For most of this century, Freeman was a professional dancer for cruise lines, culminating in five heady years performing at Paris’s renowned Moulin Rouge.
‘I was a rugby league player when younger, but was converted to dancing after attending my sister’s dance concert.
‘Telling my coach that I was hanging up my boots for dance shoes was an interesting conversation,’ he recalls.
Freeman says dancing gave him the opportunity to interact with people from diverse backgrounds and cultures.
‘Having a worldly, open mind and understanding how people are influenced by their environment is highly important when it comes to behaviour change,’ he points out.
The stage also taught Freeman about overcoming systemic adversity — performing arts being the most unforgiving and competitive of sectors — through self-determination.

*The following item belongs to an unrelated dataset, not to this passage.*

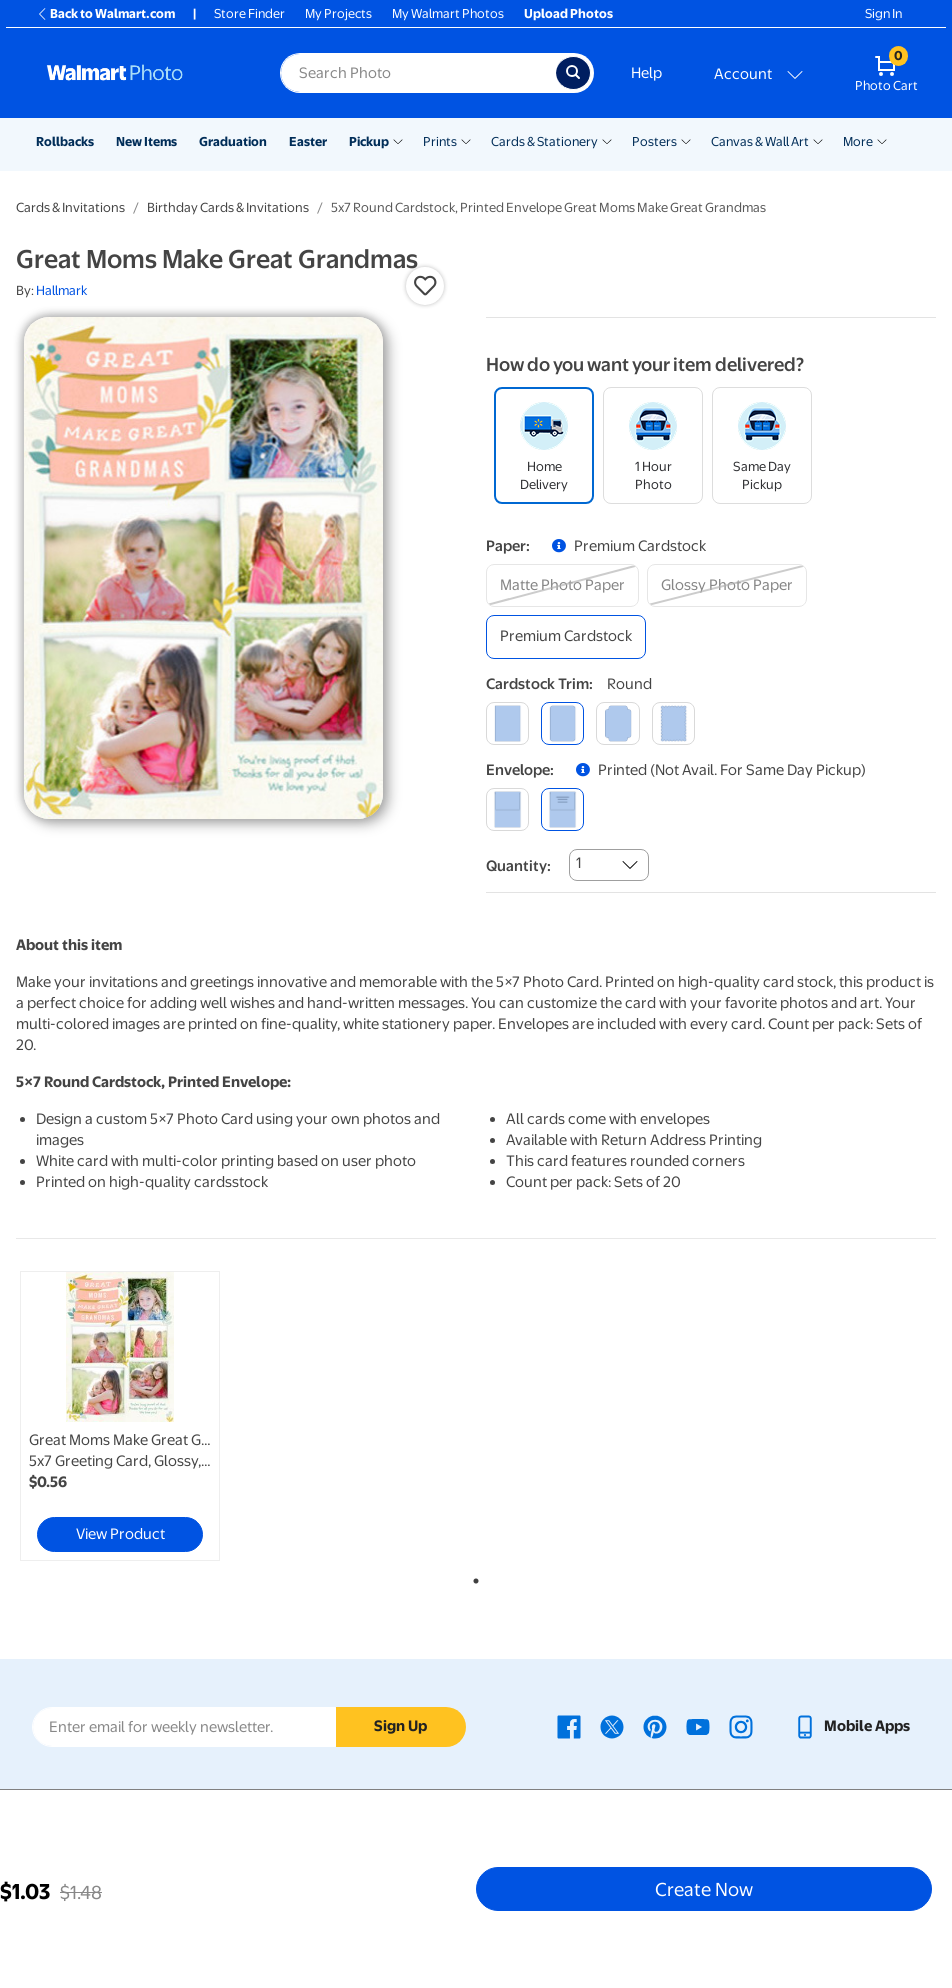 The height and width of the screenshot is (1988, 952). What do you see at coordinates (727, 585) in the screenshot?
I see `[glossy photo paper]` at bounding box center [727, 585].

‘Originally being told by Moulin Rouge that I was not tall enough, I ensured I exceeded expectations in other requirements for the job, including physical fitness and dance ability,’ he says.
‘My undergraduate psychology studies were actually completed via correspondence too — I sat my exams in the consulate right opposite the Eiffel Tower.
'While I probably had a few years [of dance] left in me, I left Paris to complete my Honours in Sydney, which was near impossible via correspondence.’
WHAT MAKES PEOPLE TICK
Freeman says his upcoming webinar will deepen participants’ understanding of why people behave the way they do.
‘I will also explain how to use a behavioural insights tool to increase compliance with written communication, such as letters, emails or website content,’ he says.
‘We understand that customers are individuals with different psychosocial backgrounds, personalities and needs whose behaviours are influenced by their attitudes, social norms, capability, opportunity, habits, emotions, context, and cognitive biases.
But Freeman points out that for the most part, customers value transparency, honesty, and being heard.
‘Although our interventions are unlikely to change the behaviour of all our customer’s, a small change to a few people can still have a significant impact.’